Estaleiro naval fundado em 1944, no Rio de Janeiro (RJ), e desde 1966 instalado na Ilha do Governador, a Emaq - Engenharia Máquina SA participou ativamente do Programa de Construção Naval do governo federal, que na década de 70 elevou o Brasil à posição de segundo maior construtor mundial de embarcações, atrás apenas do Japão.


A parada EMAQ ficava junto à fábrica da EMAQ Industrial, que fabricou locomotivas durante os anos 1970.
Foto Diego Barbosa

A partir de 1974, tentando se proteger da já previsível instabilidade do setor, a empresa procurou diversificar a atuação, construindo nova unidade industrial em Magé (RJ) e firmando contratos de transferência de tecnologia para a fabricação de locomotivas diesel-elétricas MLW-Alco (de origem canadense) e guindastes sobre pneus.

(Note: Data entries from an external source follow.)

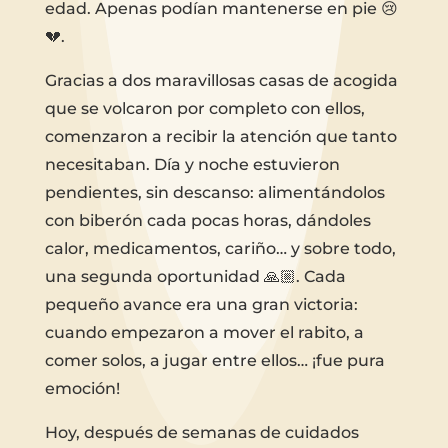
edad. Apenas podían mantenerse en pie 😢
💔.
Gracias a dos maravillosas casas de acogida
que se volcaron por completo con ellos,
comenzaron a recibir la atención que tanto
necesitaban. Día y noche estuvieron
pendientes, sin descanso: alimentándolos
con biberón cada pocas horas, dándoles
calor, medicamentos, cariño… y sobre todo,
una segunda oportunidad 🙏🏼. Cada
pequeño avance era una gran victoria:
cuando empezaron a mover el rabito, a
comer solos, a jugar entre ellos… ¡fue pura
emoción!
Hoy, después de semanas de cuidados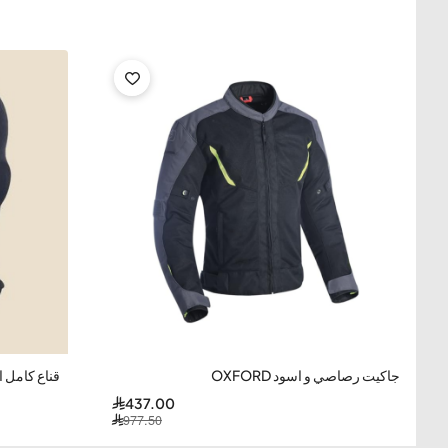
الوزن:
ومستوى الحماية الذي تقدمه.
المواد:
مصنوع من مادة البولي كربونات المصبوب بالحقن ، وهي مادة
بلد الصنع:
تصنع خوذات AGV في إيطاليا.
-14%
-55%
جاكيت رصاصي و اسود OXFORD
قناع كامل 
437.00
977.50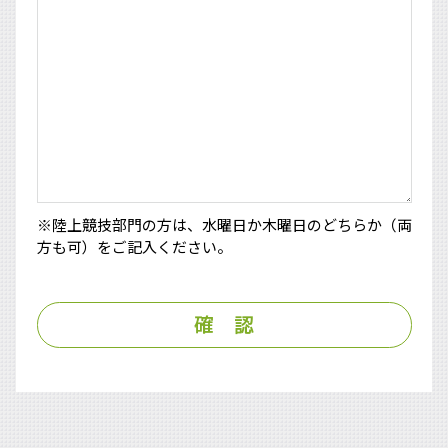
※陸上競技部門の方は、水曜日か木曜日のどちらか（両
方も可）をご記入ください。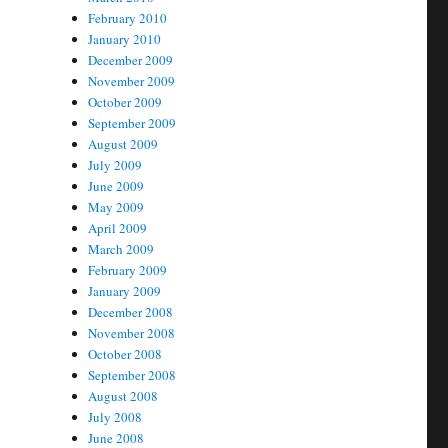
February 2010
January 2010
December 2009
November 2009
October 2009
September 2009
August 2009
July 2009
June 2009
May 2009
April 2009
March 2009
February 2009
January 2009
December 2008
November 2008
October 2008
September 2008
August 2008
July 2008
June 2008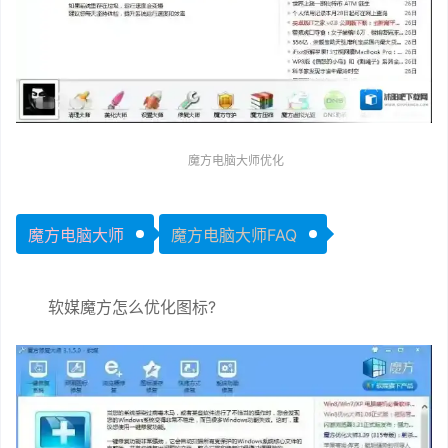
魔方电脑大师优化
魔方电脑大师
魔方电脑大师FAQ
软媒魔方怎么优化图标?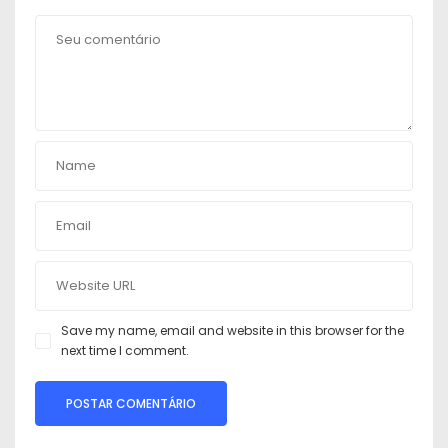
Save my name, email and website in this browser for the
next time I comment.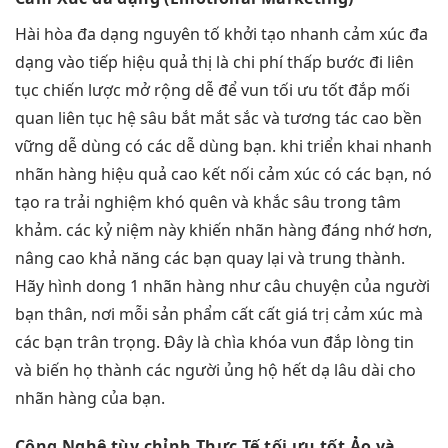
Hài hòa
đa dạng
nguyên tố
khởi tạo nhanh
cảm xúc
đa
dạng
vào tiếp
hiệu quả
thị là
chi phí thấp
bước đi
liên
tục
chiến lược
mở rộng dễ
để vun
tối ưu tốt
đắp mối
quan
liên tục
hệ sâu
bắt mắt
sắc và
tương tác cao
bền
vững
dễ dùng
có các
dễ dùng
bạn. khi
triển khai nhanh
nhãn hàng
hiệu quả cao
kết nối cảm xúc có các bạn, nó
tạo ra trải nghiệm khó quên và khắc sâu trong tâm
khảm. các kỷ niệm này khiến nhãn hàng đáng nhớ hơn,
nâng cao khả năng các bạn quay lại và trung thành.
Hãy hình dong 1 nhãn hàng như câu chuyện của người
bạn thân, nơi mỗi sản phẩm cất cất giá trị cảm xúc mà
các bạn trân trọng. Đây là chìa khóa vun đắp lòng tin
và biến họ thành các người ủng hộ hết dạ lâu dài cho
nhãn hàng của bạn.
Công Nghệ
tùy chỉnh
Thực Tế
tối ưu tốt
Ảo và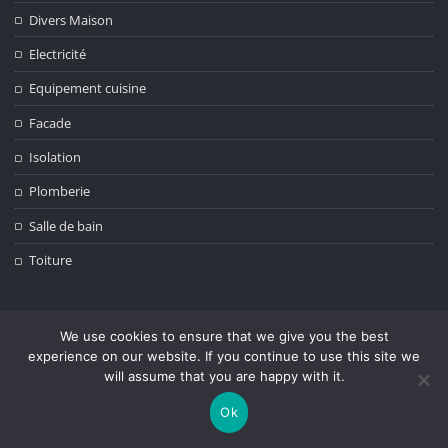
Divers Maison
Electricité
Equipement cuisine
Facade
Isolation
Plomberie
Salle de bain
Toiture
ÉTIQUETTES
We use cookies to ensure that we give you the best
experience on our website. If you continue to use this site we
aménagement
aménagement chambre
aménagement de l'espace
will assume that you are happy with it.
aménagement de la cuisine
aménagement des combles
Ok
aménagement extérieur
Aménagement intérieur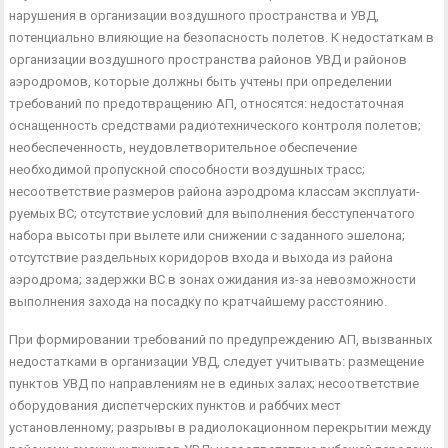
нарушения в организации воздушного пространства и УВД,
потенциально влияющие на безопасность полетов. К не­достаткам в
организации воздушного пространства районов УВД и районов
аэродромов, которые должны быть учтены при определении
требований по предотвращению АП, относятся: не­достаточная
оснащенность средствами радиотехнического конт­роля полетов;
необеспеченность, неудовлетворительное обеспе­чение
необходимой пропускной способности воздушных трасс;
несоответствие размеров района аэродрома классам эксплуати­
руемых ВС; отсутствие условий для выполнения бесступенчато­го
набора высоты при вылете или снижении с заданного эшело­на;
отсутствие раздельных коридоров входа и выхода из райо­на
аэродрома; задержки ВС в зонах ожидания из-за невозмож­ности
выполнения захода на посадку по кратчайшему расстоя­нию.
При формировании требований по предупреждению АП, вы­званных
недостатками в организации УВД, следует учитывать: размещение
пунктов УВД по направлениям не в единых залах; несоответствие
оборудования диспетчерских пунктов и раббчих мест
установленному; разрывы в радиолокационном перекры­тии между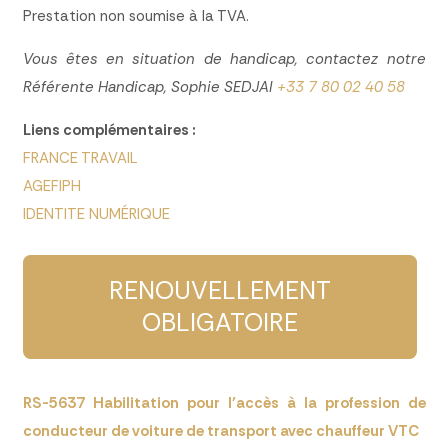
Prestation non soumise à la TVA.
Vous êtes en situation de handicap, contactez notre
Référente Handicap, Sophie SEDJAI
+33 7 80 02 40 58
Liens complémentaires :
FRANCE TRAVAIL
AGEFIPH
IDENTITE NUMÉRIQUE
RENOUVELLEMENT
OBLIGATOIRE
RS-5637 Habilitation pour l’accès à la profession de
conducteur de voiture de transport avec chauffeur VTC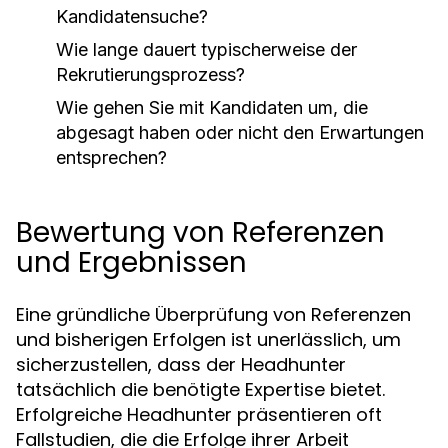
Kandidatensuche?
Wie lange dauert typischerweise der
Rekrutierungsprozess?
Wie gehen Sie mit Kandidaten um, die
abgesagt haben oder nicht den Erwartungen
entsprechen?
Bewertung von Referenzen
und Ergebnissen
Eine gründliche Überprüfung von Referenzen
und bisherigen Erfolgen ist unerlässlich, um
sicherzustellen, dass der Headhunter
tatsächlich die benötigte Expertise bietet.
Erfolgreiche Headhunter präsentieren oft
Fallstudien, die die Erfolge ihrer Arbeit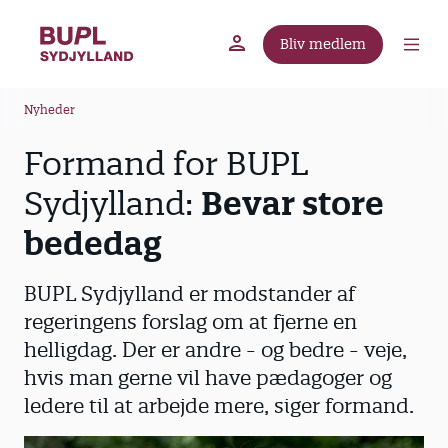
G
å
Bliv medlem
t
BUPL.dk
A-kassen
Lokal fagforening
i
B
l
Nyheder
r
h
Formand for BUPL
ø
o
v
d
Sydjylland:
Bevar store
e
k
d
bededag
r
i
u
n
BUPL Sydjylland er modstander af
m
d
regeringens forslag om at fjerne en
m
h
helligdag. Der er andre - og bedre - veje,
o
e
l
hvis man gerne vil have pædagoger og
d
ledere til at arbejde mere, siger formand.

Na década de 1980, a indústria naval brasileira entrava em recessão; dois anos depois a crise já se encontrava profundamente instalada na Emaq. Em meio a atrasos de pagamento e ameaça de greve dos trabalhadores, a empresa buscava soluções, quer através da associação com grupos mais fortes, quer pelo ingresso na indústria bélica (falava-se na fabricação de carros de combate e veículos de combate a incêndio em aeroportos – modelo, aliás, seguido pela Verolme).


EMAQ, as MX-620: Uma locomotiva que foi construída usando componentes do Canadá, outros da Espanha, mas sua finalização e operação em trens de carga foi aqui no Brasil.
No entanto, também as verbas das Forças Armadas vinham minguando aceleradamente, inviabilizando o desenvolvimento e encomenda de novos equipamentos. Ainda em 1986 a Emaq apresentou pedido de falência; a fábrica de Magé foi paralisada e a produção de equipamentos definitivamente suspensa; dezenas de locomotivas, já vendidas, não foram concluídas.




No início do governo Collor, os estaleiros Emaq e Verolme foram comprados pelo polêmico investidor Nelson Tanure (conhecido pela prática de adquirir empresas em dificuldade a preços baixos e revendê-las com lucro, sem recuperá-las); em 1994 foram ambas fundidas com o estaleiro Ishikawajima.


Após anos com seus glpões abandonados, no anos de 1988foi instalada no local uma unidade de tratamento de resíduos tóxicos, às margens da Rodovia Rio-Teresópolis.

Com a débacle do setor naval brasileiro, as instalações da Emaq na Ilha do Governador foram desativadas, ficando ociosas até 1995, quando foram arrendadas à Eisa – Estaleiros Ilha S.A., que as utilizam até hoje.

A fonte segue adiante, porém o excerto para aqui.